Law
Offices of Phillip J. Griego & Associates Even at-will employees cannot be terminated in contravention of public policy. For several years, California Courts have long held that a termination in violation of public policy is illegal. But what is a termination in violation of public policy?
A termination violates public policy when an employer’s actions are “injurious to the public or against the public good.”Peterman v. International Brotherhood of Teamsters (1959) 174 Cal.App.2d 184, 188. For a termination to violate public policy, the termination must violate a well established public policy that is delineated in a statute or constitution and that benefits the public at large, not just the employee. The wrongful action need to be strictly tethered to specific statutory or constitutional language, but instead must only “find support in an important public policy based on a statutory or constitutional provision.” Green v. Ralee Engineering Company (1998) 19 Cal.4th 66.
To be actionable, the public policy must also affect the public at large, not simply regulate the relationship between individuals or a single employer and employee. The following are some examples of court rulings in this area:
Employee was terminated for reporting to company officials that consulting fees were being paid to employees who were not performing the services. The court held that this was not a violation of public policy because it was a matter which only concerned the employer. American Computer Corp. v. Superior Court (1989) 213 Cal.App.3d 664.

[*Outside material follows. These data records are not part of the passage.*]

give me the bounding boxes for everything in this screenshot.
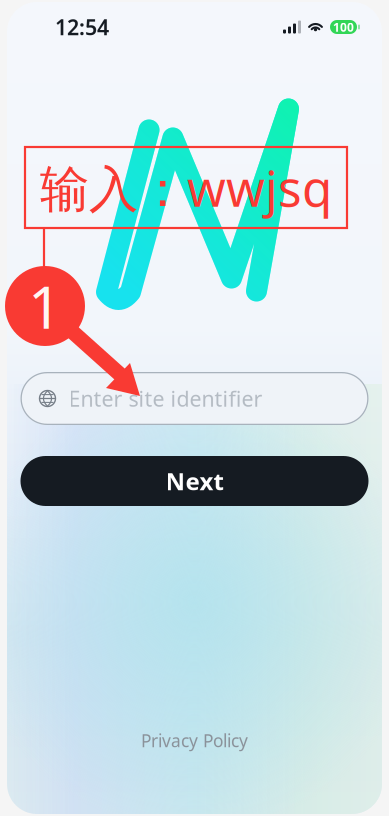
staticText: Privacy Policy <box>141 729 248 752</box>
staticText: 12:54 <box>55 13 109 41</box>
button[interactable]: Privacy Policy <box>133 721 256 760</box>
button[interactable]: Enter site identifier <box>20 372 368 425</box>
staticText: 100 <box>333 19 354 35</box>
staticText: Next <box>166 465 224 497</box>
button[interactable]: Next <box>20 456 368 506</box>
staticText: 1 <box>28 267 62 345</box>
staticText: 输入：wwjsq <box>40 155 332 220</box>
staticText: Enter site identifier <box>68 384 262 413</box>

Employee was terminated for reporting to higher management the fact that coworkers were violating several antitrust, tax, bribery, and drug trafficking laws. The court ruled that this was a violation of public policy, noting that a fundamental public interest is served by keeping a workplace free from these particular crimes because the relevant laws are designed to protect the public at large. The difference between American and this case was the fact that the reported crime in American was against the employer only whereas this case involved a crime affecting the public at large. Collier v. Superior Court (1991) 228 CalApp.3d 1117.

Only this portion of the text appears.